Input →
----------

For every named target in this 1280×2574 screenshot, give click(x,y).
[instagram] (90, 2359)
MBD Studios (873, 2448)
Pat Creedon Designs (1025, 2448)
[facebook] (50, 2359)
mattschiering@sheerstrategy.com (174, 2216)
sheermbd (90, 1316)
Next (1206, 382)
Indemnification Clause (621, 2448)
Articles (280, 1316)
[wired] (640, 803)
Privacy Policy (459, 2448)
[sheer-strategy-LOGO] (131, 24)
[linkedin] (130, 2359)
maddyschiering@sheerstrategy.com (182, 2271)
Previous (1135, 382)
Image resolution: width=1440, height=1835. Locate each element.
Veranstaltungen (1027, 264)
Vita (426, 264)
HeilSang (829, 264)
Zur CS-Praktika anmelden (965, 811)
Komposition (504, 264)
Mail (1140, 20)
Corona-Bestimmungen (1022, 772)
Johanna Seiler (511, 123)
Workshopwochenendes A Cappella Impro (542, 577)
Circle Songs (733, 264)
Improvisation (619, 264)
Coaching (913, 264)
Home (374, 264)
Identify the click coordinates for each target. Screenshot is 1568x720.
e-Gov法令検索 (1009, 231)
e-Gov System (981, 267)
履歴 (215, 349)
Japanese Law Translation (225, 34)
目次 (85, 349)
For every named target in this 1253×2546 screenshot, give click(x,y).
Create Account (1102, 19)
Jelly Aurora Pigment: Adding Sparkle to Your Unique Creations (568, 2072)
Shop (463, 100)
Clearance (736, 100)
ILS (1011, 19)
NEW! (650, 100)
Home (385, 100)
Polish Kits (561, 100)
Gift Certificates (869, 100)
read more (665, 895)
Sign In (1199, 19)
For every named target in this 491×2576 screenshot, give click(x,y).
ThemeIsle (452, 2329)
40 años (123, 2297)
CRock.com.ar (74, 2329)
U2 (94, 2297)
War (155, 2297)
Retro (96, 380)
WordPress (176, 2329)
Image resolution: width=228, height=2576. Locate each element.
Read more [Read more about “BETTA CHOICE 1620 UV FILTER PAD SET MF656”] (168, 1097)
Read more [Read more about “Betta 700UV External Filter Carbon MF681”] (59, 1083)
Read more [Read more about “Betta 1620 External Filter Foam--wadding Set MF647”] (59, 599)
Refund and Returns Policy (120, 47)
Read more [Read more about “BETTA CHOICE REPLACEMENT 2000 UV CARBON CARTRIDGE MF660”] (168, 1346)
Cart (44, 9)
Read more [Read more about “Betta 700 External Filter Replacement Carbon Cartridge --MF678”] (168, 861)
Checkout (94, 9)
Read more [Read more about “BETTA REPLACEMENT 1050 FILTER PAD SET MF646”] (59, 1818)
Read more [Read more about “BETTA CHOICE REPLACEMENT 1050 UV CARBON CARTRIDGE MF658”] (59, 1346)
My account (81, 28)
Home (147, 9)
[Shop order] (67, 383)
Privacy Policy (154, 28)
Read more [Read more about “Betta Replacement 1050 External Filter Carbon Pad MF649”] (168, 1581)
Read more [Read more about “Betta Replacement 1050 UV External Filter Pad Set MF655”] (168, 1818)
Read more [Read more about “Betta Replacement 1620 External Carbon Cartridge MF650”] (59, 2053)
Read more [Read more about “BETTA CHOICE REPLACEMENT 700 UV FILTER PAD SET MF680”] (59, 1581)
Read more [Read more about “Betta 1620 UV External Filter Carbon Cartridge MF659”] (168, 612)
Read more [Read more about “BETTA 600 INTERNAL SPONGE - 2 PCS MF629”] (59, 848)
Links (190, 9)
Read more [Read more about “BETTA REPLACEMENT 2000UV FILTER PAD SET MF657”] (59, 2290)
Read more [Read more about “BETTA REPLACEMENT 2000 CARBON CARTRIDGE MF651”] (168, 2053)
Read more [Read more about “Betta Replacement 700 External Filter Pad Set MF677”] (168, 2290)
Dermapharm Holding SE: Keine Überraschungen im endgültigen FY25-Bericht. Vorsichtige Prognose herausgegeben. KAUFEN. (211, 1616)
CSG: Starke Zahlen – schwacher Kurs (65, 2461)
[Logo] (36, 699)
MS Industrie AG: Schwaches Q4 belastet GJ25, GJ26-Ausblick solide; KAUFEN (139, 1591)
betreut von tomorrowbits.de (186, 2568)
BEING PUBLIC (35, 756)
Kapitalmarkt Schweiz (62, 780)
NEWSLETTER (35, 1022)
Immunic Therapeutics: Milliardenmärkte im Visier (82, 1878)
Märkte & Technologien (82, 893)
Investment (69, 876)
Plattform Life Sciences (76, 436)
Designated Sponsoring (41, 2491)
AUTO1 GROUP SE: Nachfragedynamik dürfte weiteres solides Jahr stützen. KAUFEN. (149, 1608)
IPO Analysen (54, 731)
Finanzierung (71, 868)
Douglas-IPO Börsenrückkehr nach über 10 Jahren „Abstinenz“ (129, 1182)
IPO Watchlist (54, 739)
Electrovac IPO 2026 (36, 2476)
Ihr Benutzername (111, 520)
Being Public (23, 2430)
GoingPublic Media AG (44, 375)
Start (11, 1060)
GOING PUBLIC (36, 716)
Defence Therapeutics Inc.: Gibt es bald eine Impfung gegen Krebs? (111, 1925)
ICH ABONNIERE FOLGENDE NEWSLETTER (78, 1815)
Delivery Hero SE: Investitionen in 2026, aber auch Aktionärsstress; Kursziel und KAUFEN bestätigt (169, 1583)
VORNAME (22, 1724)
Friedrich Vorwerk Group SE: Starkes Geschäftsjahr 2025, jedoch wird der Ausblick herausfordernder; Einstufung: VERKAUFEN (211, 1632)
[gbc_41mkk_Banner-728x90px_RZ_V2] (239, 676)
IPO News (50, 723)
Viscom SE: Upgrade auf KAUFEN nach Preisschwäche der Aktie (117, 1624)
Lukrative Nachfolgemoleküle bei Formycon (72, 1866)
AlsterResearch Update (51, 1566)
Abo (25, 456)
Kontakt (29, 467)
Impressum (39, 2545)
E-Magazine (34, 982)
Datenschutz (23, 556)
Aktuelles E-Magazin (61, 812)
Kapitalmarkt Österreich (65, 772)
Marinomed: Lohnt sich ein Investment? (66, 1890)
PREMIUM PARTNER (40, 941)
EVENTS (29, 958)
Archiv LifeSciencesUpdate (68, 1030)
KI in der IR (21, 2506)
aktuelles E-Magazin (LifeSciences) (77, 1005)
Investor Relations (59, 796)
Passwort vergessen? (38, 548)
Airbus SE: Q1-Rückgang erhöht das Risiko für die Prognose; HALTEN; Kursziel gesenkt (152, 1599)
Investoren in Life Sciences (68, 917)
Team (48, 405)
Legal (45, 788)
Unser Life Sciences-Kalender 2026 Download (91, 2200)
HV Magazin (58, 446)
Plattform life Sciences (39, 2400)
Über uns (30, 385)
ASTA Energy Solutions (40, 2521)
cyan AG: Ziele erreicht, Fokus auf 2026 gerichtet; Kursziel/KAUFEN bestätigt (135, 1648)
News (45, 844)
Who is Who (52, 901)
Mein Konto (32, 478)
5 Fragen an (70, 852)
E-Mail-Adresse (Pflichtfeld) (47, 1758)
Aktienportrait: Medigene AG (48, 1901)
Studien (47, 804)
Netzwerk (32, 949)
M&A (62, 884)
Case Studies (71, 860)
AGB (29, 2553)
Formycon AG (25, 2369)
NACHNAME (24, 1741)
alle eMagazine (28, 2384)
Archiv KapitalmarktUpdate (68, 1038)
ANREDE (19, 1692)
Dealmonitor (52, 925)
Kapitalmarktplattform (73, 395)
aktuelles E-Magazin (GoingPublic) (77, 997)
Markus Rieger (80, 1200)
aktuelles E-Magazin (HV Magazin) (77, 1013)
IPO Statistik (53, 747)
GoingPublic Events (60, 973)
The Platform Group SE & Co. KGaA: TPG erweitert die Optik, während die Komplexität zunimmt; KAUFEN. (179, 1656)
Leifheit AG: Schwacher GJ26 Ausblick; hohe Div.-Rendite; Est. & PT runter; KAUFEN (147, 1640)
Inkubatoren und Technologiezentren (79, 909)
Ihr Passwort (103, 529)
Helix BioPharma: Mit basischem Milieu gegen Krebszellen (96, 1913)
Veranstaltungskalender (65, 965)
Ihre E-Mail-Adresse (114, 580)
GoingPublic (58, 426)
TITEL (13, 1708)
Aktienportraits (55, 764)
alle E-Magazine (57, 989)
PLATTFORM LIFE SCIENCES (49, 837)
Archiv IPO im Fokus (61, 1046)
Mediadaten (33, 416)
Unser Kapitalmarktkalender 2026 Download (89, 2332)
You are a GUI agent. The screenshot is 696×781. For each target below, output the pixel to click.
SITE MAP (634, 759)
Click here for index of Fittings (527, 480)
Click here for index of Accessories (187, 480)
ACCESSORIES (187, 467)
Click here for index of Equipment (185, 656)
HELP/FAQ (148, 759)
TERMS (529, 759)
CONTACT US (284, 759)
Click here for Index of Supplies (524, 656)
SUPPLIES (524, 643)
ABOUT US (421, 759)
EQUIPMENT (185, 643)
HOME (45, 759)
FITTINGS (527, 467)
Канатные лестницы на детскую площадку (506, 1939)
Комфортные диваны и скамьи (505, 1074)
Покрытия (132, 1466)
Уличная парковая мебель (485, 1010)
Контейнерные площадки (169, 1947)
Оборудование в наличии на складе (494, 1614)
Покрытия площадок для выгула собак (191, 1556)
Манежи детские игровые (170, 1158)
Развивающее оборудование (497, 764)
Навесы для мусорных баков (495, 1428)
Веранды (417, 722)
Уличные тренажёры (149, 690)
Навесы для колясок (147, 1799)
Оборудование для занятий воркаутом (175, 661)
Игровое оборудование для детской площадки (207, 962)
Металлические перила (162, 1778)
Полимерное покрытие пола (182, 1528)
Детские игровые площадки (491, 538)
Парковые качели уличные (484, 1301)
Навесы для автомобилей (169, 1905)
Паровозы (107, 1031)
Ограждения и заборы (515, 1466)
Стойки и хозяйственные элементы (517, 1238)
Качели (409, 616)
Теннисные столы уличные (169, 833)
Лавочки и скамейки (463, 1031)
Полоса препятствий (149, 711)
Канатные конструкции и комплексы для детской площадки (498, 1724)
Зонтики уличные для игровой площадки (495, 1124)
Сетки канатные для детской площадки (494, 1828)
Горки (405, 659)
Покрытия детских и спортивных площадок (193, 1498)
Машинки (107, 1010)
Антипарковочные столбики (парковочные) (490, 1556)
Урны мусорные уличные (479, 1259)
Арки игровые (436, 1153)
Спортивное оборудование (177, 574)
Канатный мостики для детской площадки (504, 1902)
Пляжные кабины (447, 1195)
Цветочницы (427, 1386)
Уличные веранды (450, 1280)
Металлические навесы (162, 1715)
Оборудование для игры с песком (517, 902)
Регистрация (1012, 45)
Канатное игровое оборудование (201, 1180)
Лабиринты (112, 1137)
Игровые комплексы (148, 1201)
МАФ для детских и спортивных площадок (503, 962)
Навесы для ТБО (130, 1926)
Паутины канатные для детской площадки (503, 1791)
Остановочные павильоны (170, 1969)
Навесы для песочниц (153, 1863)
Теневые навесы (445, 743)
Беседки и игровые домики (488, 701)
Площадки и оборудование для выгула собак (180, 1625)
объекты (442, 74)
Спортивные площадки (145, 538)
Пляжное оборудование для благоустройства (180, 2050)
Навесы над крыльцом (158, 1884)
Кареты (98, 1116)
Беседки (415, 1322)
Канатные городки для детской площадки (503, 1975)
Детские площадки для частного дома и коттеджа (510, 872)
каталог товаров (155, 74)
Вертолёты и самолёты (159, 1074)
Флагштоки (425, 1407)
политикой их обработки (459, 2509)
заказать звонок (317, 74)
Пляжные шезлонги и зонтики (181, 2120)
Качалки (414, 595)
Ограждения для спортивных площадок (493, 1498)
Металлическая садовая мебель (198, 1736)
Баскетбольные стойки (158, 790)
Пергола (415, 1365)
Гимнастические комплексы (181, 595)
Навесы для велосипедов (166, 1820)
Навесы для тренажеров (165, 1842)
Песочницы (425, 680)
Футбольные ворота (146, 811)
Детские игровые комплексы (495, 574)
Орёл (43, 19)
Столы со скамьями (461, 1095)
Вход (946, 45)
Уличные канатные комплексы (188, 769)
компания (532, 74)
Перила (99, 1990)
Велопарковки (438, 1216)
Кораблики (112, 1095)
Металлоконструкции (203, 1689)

----------

Task to complete → Looking at the data above, return every line from the one with "700UV External Filter" down to the one with "Cart (44, 9)", exactly and inclusively.

Expected answer →
Read more [Read more about “Betta 700UV External Filter Carbon MF681”] (59, 1083)
Read more [Read more about “Betta 1620 External Filter Foam--wadding Set MF647”] (59, 599)
Refund and Returns Policy (120, 47)
Read more [Read more about “BETTA CHOICE REPLACEMENT 2000 UV CARBON CARTRIDGE MF660”] (168, 1346)
Cart (44, 9)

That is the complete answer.